Any way to simplify this loop?

hutch-- · August 16, 2009, 02:30:57 AM

Astro,

Give this a blast.


; ¤¤¤¤¤¤¤¤¤¤¤¤¤¤¤¤¤¤¤¤¤¤¤¤¤¤¤¤¤¤¤¤¤¤¤¤¤¤¤¤¤¤¤¤¤¤¤¤¤¤¤¤¤¤¤¤¤¤¤¤¤¤¤¤¤¤¤¤¤¤¤¤¤
    include \masm32\include\masm32rt.inc
; ¤¤¤¤¤¤¤¤¤¤¤¤¤¤¤¤¤¤¤¤¤¤¤¤¤¤¤¤¤¤¤¤¤¤¤¤¤¤¤¤¤¤¤¤¤¤¤¤¤¤¤¤¤¤¤¤¤¤¤¤¤¤¤¤¤¤¤¤¤¤¤¤¤

comment * -----------------------------------------------------
                        Build this  template with
                       "CONSOLE ASSEMBLE AND LINK"
        ----------------------------------------------------- *

    .data?
      value dd ?

    .data
      array dd 0,1,2,3,4

    .code

start:
   
; ¤¤¤¤¤¤¤¤¤¤¤¤¤¤¤¤¤¤¤¤¤¤¤¤¤¤¤¤¤¤¤¤¤¤¤¤¤¤¤¤¤¤¤¤¤¤¤¤¤¤¤¤¤¤¤¤¤¤¤¤¤¤¤¤¤¤¤¤¤¤¤¤¤

    call main
    inkey
    exit

; ¤¤¤¤¤¤¤¤¤¤¤¤¤¤¤¤¤¤¤¤¤¤¤¤¤¤¤¤¤¤¤¤¤¤¤¤¤¤¤¤¤¤¤¤¤¤¤¤¤¤¤¤¤¤¤¤¤¤¤¤¤¤¤¤¤¤¤¤¤¤¤¤¤

main proc

    push esi
    push edi

    mov esi, OFFSET array           ; ESI holds the BASE ADDRESS

  ; changing displacement
  ; ---------------------
    print str$( [esi] ),13,10
    print str$( [esi+4] ),13,10
    print str$( [esi+8] ),13,10
    print str$( [esi+12] ),13,10
    print str$( [esi+16] ),13,10,13,10


  ; changing address with INDEX
  ; ---------------------------
    mov edi, 0                      ; EDI is INDEX

    print str$( [esi+edi] ),13,10
    add edi, 4
    print str$( [esi+edi] ),13,10
    add edi, 4
    print str$( [esi+edi] ),13,10
    add edi, 4
    print str$( [esi+edi] ),13,10
    add edi, 4
    print str$( [esi+edi] ),13,10,13,10
    add edi, 4


  ; changing address with INDEX times MULTIPLIER
  ; ------------------------------
    mov edi, 0
    print str$( [esi+edi*4] ),13,10
    add edi, 1
    print str$( [esi+edi*4] ),13,10
    add edi, 1
    print str$( [esi+edi*4] ),13,10
    add edi, 1
    print str$( [esi+edi*4] ),13,10
    add edi, 1
    print str$( [esi+edi*4] ),13,10,13,10
    add edi, 1

  ; BASE address (ESI) + INDEX (EDI) times MULTIPLIER + 12 bytes displacement
    mov edi, 0
    print str$( [esi+edi*4+12] ),13,10

    pop edi
    pop esi

    ret

main endp

; ¤¤¤¤¤¤¤¤¤¤¤¤¤¤¤¤¤¤¤¤¤¤¤¤¤¤¤¤¤¤¤¤¤¤¤¤¤¤¤¤¤¤¤¤¤¤¤¤¤¤¤¤¤¤¤¤¤¤¤¤¤¤¤¤¤¤¤¤¤¤¤¤¤

end start

Rockoon · August 16, 2009, 12:14:58 PM

As someone else had noted, the LEA instruction is very powerfull. It has evolved into quite the workhorse. It isnt always the optimal solutions, but has capabilities that simply do not exist otherwise.

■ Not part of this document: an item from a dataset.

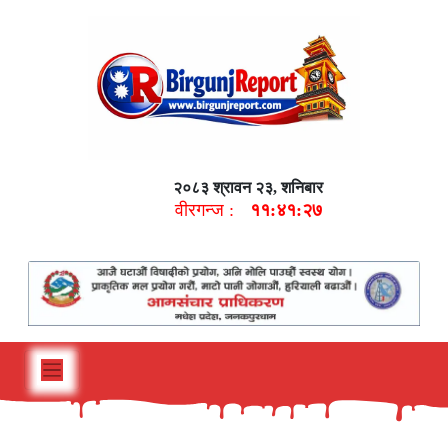
२०८३ श्रावन २३, शनिबार
वीरगन्ज :
११:४१:२८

It isnt always the most efficient solution, but it is always quite efficient none-the-less because the AGU (Address Generation Unit) gets quite a bit of loving from both Intel and AMD due to its overall importance. I think P4's are the "worst off" in regards to the AGU because there is only one of them, but even there its often the best solution to particular problems (such as when you need a 3-operand addition instruction)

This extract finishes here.